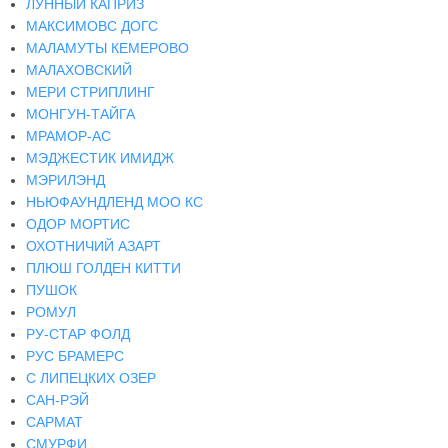
ЛУННЫЙ КАПРИЗ
МАКСИМОВС ДОГС
МАЛАМУТЫ КЕМЕРОВО
МАЛАХОВСКИЙ
МЕРИ СТРИПЛИНГ
МОНГУН-ТАЙГА
МРАМОР-АС
МЭДЖЕСТИК ИМИДЖ
МЭРИЛЭНД
НЬЮФАУНДЛЕНД МОО КС
ОДОР МОРТИС
ОХОТНИЧИЙ АЗАРТ
ПЛЮШ ГОЛДЕН КИТТИ
ПУШОК
РОМУЛ
РУ-СТАР ФОЛД
РУС БРАМЕРС
С ЛИПЕЦКИХ ОЗЕР
САН-РЭЙ
САРМАТ
СМУРФИ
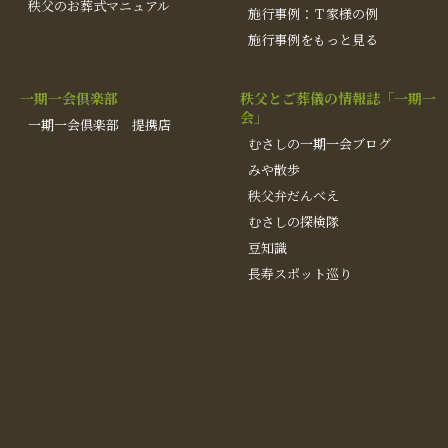
秩父のお葬式マニュアル
施行事例：Ｔ家様の例
施行事例をもっと見る
一期一会倶楽部
秩父とご葬儀の情報誌「一期一
会」
一期一会倶楽部 提携店
むさしの一期一会ブログ
みや散歩
秩父弁だんべえ
むさしの探検隊
豆知識
長寿スポット巡り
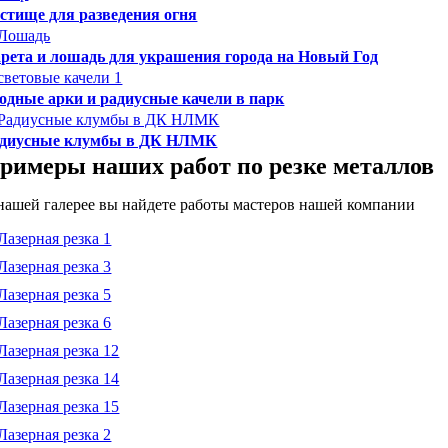
стище для разведения огня
рета и лошадь для украшения города на Новый Год
одные арки и радиусные качели в парк
диусные клумбы в ДК НЛМК
римеры наших работ по резке металлов
нашей галерее вы найдете работы мастеров нашей компании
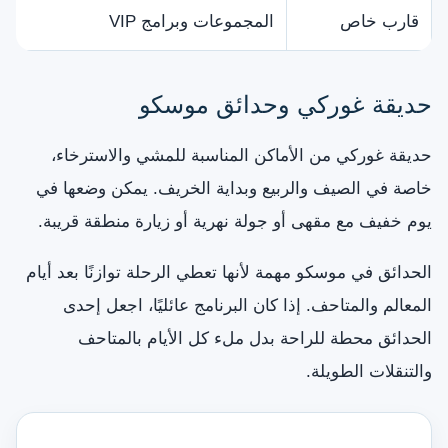
قارب خاص
المجموعات وبرامج VIP
حديقة غوركي وحدائق موسكو
حديقة غوركي من الأماكن المناسبة للمشي والاسترخاء،
خاصة في الصيف والربيع وبداية الخريف. يمكن وضعها في
يوم خفيف مع مقهى أو جولة نهرية أو زيارة منطقة قريبة.
الحدائق في موسكو مهمة لأنها تعطي الرحلة توازنًا بعد أيام
المعالم والمتاحف. إذا كان البرنامج عائليًا، اجعل إحدى
الحدائق محطة للراحة بدل ملء كل الأيام بالمتاحف
والتنقلات الطويلة.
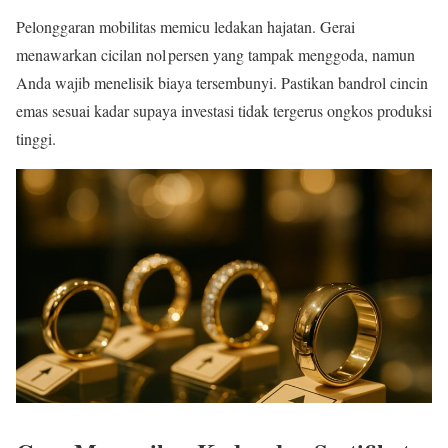
Pelonggaran mobilitas memicu ledakan hajatan. Gerai
menawarkan cicilan nol persen yang tampak menggoda, namun
Anda wajib menelisik biaya tersembunyi. Pastikan bandrol cincin
emas sesuai kadar supaya investasi tidak tergerus ongkos produksi
tinggi.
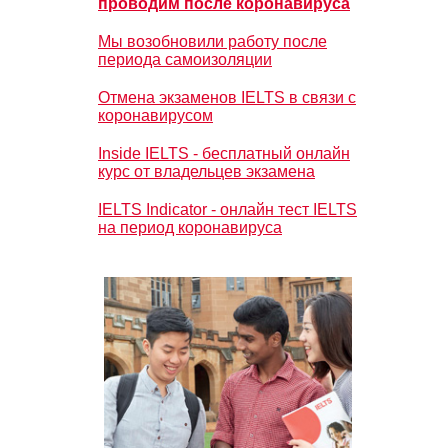
проводим после коронавируса
Мы возобновили работу после
периода самоизоляции
Отмена экзаменов IELTS в связи с
коронавирусом
Inside IELTS - бесплатный онлайн
курс от владельцев экзамена
IELTS Indicator - онлайн тест IELTS
на период коронавируса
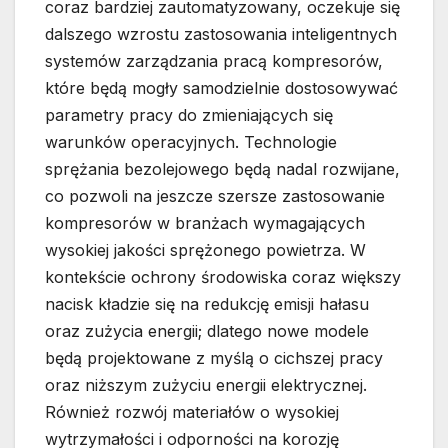
coraz bardziej zautomatyzowany, oczekuje się
dalszego wzrostu zastosowania inteligentnych
systemów zarządzania pracą kompresorów,
które będą mogły samodzielnie dostosowywać
parametry pracy do zmieniających się
warunków operacyjnych. Technologie
sprężania bezolejowego będą nadal rozwijane,
co pozwoli na jeszcze szersze zastosowanie
kompresorów w branżach wymagających
wysokiej jakości sprężonego powietrza. W
kontekście ochrony środowiska coraz większy
nacisk kładzie się na redukcję emisji hałasu
oraz zużycia energii; dlatego nowe modele
będą projektowane z myślą o cichszej pracy
oraz niższym zużyciu energii elektrycznej.
Również rozwój materiałów o wysokiej
wytrzymałości i odporności na korozję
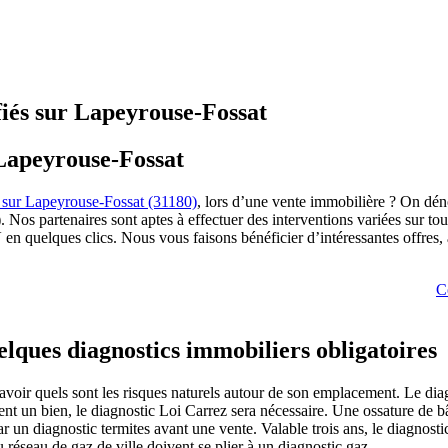
fiés sur Lapeyrouse-Fossat
 Lapeyrouse-Fossat
 sur Lapeyrouse-Fossat (31180)
, lors d’une vente immobilière ? On déno
os partenaires sont aptes à effectuer des interventions variées sur toute
V en quelques clics. Nous vous faisons bénéficier d’intéressantes offres,
C
elques diagnostics immobiliers obligatoires
 savoir quels sont les risques naturels autour de son emplacement. Le dia
osent un bien, le diagnostic Loi Carrez sera nécessaire. Une ossature d
par un diagnostic termites avant une vente. Valable trois ans, le diagnosti
réseau de gaz de ville doivent se plier à un diagnostic gaz.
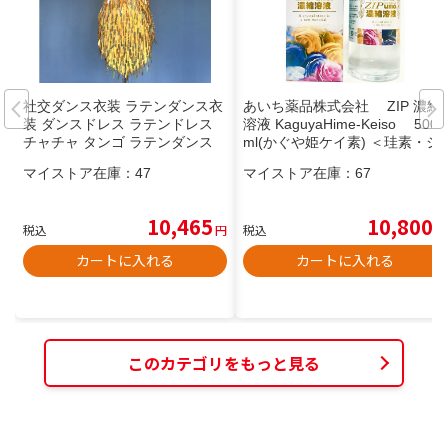
社交ダンス衣装 ラテンダンス衣
あいち薬品株式会社 ZIP 濃縮
装 ダンスドレス ラテンドレス
溶液 KaguyaHime-Keiso 500
チャチャ タンゴ ラテンダンス
ml(かぐや姫ケイ素) ＜珪素・シ
衣装 パーティー イベント ラテ
リカ＞
マイストア在庫：
47
マイストア在庫：
67
ンドレス ダンス衣装
10,465
10,800
税込
円
税込
円
カートに入れる
カートに入れる
このカテゴリをもっと見る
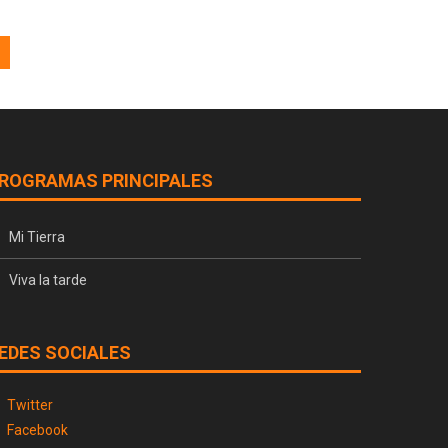
ROGRAMAS PRINCIPALES
Mi Tierra
Viva la tarde
EDES SOCIALES
Twitter
Facebook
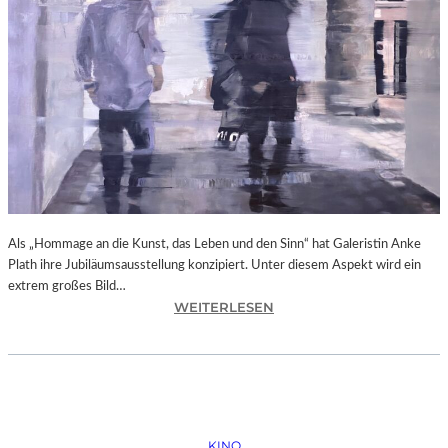
N
O
B
O
D
Y
A
G
A
I
N
Als „Hommage an die Kunst, das Leben und den Sinn“ hat Galeristin Anke
S
Plath ihre Jubiläumsausstellung konzipiert. Unter diesem Aspekt wird ein
T
extrem großes Bild…
P
:
WEITERLESEN
U
L
T
A
I
N
N
D
“
S
H
KINO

·····

What you are asked to do: Report the number of lines in the listing where the string "онлайн" appears, and nothing besides.

Response: 2